Are you honest and truthful in all you say and do? Do you maintain strict integrity in business transactions and in your dealings with individuals and organizations? Do you use money and information entrusted to you with discretion and responsibility? Taking oaths implies a double standard of truth; in choosing to affirm instead, be aware of the claim to integrity that you
– Advices and Queries #37, Quaker Faith & Practice
Typically, the concern for integrity is articulated in terms of honesty and truthfulness. Quakers are known for their history of refusing to swear an oath, in recognition both of Jesus’ clear statement on the subject (“Let your ‘yea’ be ‘yea’ and your ‘nay’ be ‘nay’,” Matthew 5:33–37) and of Friends’ opposition to two standards of truth-telling.
Indeed, Friends’ concern for integrity has been reflected in a reputation for honesty. Quaker merchants flourished, in large part because of their innovation of a single price system for products. Customers knew they could trust the quality of the Quakers’ merchandise and that it would be fairly priced. Similarly, Quakers became involved in the banking, accounting and insurance industries as people entrusted their funds to these honest brokers. Barclays, Lloyds, PriceWaterhouse and Friends Provident are results of these financial endeavors.
More than honesty and truthfulness, though, the testimony of integrity points to a fundamental Quaker impulse to “let your life preach,” to be authentic enough that others might see what one’s beliefs and commitments are by the way life is lived. John Woolman, the 18th century “poster child” for Quaker integrity, writes in his Journal, “The substance of true religion is to harmonize practice with principle.” For him, that meant using nothing connected with the slave system he deplored—even wearing undyed clothing to avoid the slave-produced indigos. It meant walking 200 miles of Pennsylvania wilderness at the height of the French and Indian War to meet with Native Americans—because he felt a motion of love toward them.
Thomas Kelly, a 20th century Friend, writes in A Testament of Devotion, “If the Society of Friends has anything to say, it lies in this region primarily: Life is meant to be lived from a Center, a divine Center.” The Quaker testimony of integrity might be compared to a circle, the definition of which is “a locus of points, each of which is equidistant from an invisible point—the center.” For Friends, God is that invisible Center. The circle of one’s life is to be organized around the will and nature of that Divine Presence: a will characterized by the desire for a restored harmony in creation; a nature defined by love. Quaker integrity is about integrating those values into one’s life.

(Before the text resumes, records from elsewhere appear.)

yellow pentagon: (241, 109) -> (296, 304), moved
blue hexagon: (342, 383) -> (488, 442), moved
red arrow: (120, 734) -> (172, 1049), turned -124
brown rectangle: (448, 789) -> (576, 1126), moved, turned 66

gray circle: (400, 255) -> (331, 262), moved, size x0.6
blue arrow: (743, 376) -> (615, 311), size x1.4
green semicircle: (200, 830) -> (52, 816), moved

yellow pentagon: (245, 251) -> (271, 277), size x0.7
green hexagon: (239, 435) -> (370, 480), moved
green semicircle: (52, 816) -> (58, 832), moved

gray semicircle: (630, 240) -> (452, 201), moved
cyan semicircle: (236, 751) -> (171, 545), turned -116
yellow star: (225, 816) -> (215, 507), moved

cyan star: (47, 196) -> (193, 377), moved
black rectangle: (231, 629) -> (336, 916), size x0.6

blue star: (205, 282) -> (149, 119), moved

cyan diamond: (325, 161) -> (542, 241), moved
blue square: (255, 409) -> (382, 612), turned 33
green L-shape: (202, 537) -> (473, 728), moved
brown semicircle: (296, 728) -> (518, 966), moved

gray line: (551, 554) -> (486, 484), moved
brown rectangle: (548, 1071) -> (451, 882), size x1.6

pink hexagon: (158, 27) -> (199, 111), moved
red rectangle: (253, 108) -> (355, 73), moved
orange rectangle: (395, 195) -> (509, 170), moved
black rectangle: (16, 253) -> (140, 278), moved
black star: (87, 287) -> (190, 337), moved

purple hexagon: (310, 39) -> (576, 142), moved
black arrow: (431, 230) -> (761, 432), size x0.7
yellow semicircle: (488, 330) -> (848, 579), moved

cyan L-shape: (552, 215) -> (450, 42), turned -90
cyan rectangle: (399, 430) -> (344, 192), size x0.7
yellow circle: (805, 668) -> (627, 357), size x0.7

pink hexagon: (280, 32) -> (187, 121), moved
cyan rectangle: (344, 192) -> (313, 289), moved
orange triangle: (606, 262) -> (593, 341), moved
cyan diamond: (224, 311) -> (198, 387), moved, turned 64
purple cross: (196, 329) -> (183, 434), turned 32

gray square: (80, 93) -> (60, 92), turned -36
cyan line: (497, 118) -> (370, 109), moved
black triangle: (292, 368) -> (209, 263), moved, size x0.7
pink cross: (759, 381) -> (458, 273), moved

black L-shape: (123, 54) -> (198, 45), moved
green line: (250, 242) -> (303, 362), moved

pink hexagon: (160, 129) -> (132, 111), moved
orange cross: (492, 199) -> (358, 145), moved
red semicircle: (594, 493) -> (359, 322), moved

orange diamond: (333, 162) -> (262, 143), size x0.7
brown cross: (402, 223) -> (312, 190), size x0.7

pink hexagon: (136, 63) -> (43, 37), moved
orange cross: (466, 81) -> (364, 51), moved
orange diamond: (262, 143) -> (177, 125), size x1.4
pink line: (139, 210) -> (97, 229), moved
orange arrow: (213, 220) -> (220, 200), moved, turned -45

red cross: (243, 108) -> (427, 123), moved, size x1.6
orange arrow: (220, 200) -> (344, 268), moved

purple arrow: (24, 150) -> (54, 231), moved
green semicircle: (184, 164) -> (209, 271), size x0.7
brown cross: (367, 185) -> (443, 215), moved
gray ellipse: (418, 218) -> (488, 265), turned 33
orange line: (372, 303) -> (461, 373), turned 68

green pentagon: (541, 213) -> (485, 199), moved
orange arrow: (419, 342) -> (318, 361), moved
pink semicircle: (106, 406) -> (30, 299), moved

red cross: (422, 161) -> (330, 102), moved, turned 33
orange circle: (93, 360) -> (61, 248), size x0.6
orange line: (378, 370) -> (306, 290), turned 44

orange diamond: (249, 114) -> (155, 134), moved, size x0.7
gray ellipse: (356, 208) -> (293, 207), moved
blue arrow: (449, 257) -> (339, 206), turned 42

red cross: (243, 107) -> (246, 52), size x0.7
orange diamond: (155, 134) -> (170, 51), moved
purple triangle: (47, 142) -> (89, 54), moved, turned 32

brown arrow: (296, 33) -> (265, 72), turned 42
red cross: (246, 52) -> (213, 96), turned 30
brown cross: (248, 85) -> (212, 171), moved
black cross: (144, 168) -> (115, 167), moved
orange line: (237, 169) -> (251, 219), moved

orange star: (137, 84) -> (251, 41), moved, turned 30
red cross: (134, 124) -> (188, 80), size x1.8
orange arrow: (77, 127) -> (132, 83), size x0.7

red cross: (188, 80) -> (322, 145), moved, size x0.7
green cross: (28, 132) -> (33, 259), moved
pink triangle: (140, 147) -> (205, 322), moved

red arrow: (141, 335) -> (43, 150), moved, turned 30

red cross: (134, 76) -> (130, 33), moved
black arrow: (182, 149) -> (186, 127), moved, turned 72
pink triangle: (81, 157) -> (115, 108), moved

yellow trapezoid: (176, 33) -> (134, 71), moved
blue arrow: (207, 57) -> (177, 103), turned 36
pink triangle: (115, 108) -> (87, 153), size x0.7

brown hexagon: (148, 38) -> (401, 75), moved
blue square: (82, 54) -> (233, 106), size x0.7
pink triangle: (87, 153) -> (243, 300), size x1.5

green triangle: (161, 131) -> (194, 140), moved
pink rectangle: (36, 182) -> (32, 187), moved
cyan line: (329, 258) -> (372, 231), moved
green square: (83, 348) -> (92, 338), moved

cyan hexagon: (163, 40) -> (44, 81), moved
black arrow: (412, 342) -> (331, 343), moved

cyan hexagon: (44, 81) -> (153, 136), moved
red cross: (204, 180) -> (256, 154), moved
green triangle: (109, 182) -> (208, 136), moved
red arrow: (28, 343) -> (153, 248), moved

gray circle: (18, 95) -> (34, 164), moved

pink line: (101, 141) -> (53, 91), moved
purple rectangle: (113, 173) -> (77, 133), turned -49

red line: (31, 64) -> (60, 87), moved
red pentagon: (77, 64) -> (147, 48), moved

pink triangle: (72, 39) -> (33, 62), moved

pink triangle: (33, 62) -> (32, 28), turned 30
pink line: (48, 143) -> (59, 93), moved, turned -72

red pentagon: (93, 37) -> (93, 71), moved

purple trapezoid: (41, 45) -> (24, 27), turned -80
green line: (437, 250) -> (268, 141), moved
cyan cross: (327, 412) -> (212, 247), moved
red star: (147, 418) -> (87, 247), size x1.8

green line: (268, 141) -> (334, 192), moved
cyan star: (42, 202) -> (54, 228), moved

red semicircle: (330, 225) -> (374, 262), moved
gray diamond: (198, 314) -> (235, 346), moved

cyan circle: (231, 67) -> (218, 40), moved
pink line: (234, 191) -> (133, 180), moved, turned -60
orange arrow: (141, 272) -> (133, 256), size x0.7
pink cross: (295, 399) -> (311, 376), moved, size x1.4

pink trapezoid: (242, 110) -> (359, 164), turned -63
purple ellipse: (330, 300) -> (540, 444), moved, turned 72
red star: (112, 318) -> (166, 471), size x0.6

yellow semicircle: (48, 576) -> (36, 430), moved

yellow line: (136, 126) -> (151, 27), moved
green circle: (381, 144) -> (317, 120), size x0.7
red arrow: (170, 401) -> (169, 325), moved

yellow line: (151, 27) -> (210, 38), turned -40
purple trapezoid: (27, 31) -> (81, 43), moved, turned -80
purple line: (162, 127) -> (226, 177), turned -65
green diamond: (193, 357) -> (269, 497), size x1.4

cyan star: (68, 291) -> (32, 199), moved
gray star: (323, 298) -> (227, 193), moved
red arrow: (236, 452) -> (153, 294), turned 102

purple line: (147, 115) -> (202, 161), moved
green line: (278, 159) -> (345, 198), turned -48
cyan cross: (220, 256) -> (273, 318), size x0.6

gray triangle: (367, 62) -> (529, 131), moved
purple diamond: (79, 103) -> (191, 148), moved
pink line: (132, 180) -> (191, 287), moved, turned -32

Expressions of this testimony at Guilford College
The honor code. Students are asked to affirm their honesty on academic work by including the statement “I have been honest and have observed no dishonesty” in the materials they turn in to professors. Implied in this statement is a responsibility to maintain personal integrity and to encourage others to do so. In recent years, Guilford has also been moving toward developing a social honor code, “The Community Agreements Initiative,” that would reflect a more authentic attempt to live in community based on shared values and commitments.
The academic curriculum. Quaker principles and testimonies are embedded in the college curriculum, integrating the values of Guilford’s heritage into the core mission of the institution. From the introduction of these principles in First Year Experience classes to core requirements in diversity, social justice, environmental responsibility and multicultural awareness, Guilford courses reflect Quaker commitment. Such majors and concentrations as African-American studies, international studies, women’s studies, environmental studies, peace studies and other areas reflective of Quaker testimonies give further witness to this integration, as does a focus on interdisciplinary approaches to knowledge.